Directions - Between the line containing "Please check the size chart!" and the line containing "7-11 Pickup Only" lies a run of lines; give that run again exactly, with both of those lines, and nothing else from the entries below.
Records supplied below:
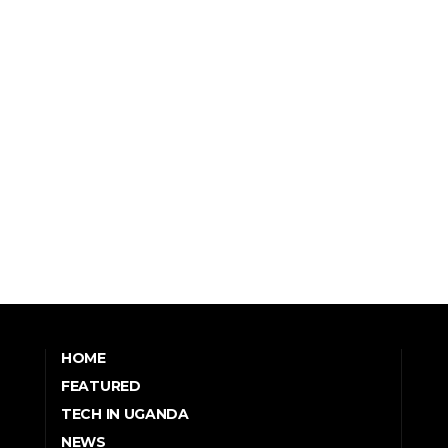
HOME
FEATURED
TECH IN UGANDA
NEWS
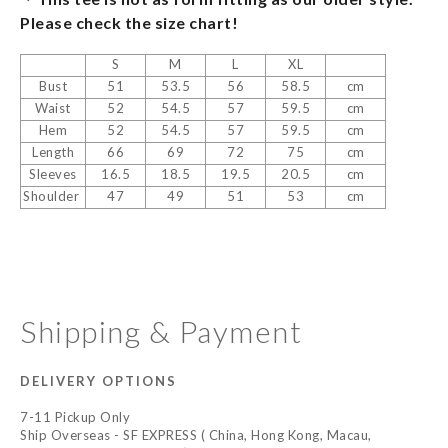
Please check the size chart!
S
M
L
XL
Bust
51
53.5
56
58.5
cm
Waist
52
54.5
57
59.5
cm
Hem
52
54.5
57
59.5
cm
Length
66
69
72
75
cm
Sleeves
16.5
18.5
19.5
20.5
cm
Shoulder
47
49
51
53
cm
Shipping & Payment
DELIVERY OPTIONS
7-11 Pickup Only
Ship Overseas - SF EXPRESS ( China, Hong Kong, Macau,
End of Records supplied.
Task result -
Please check the size chart!
S
M
L
XL
Bust
51
53.5
56
58.5
cm
Waist
52
54.5
57
59.5
cm
Hem
52
54.5
57
59.5
cm
Length
66
69
72
75
cm
Sleeves
16.5
18.5
19.5
20.5
cm
Shoulder
47
49
51
53
cm
Shipping & Payment
DELIVERY OPTIONS
7-11 Pickup Only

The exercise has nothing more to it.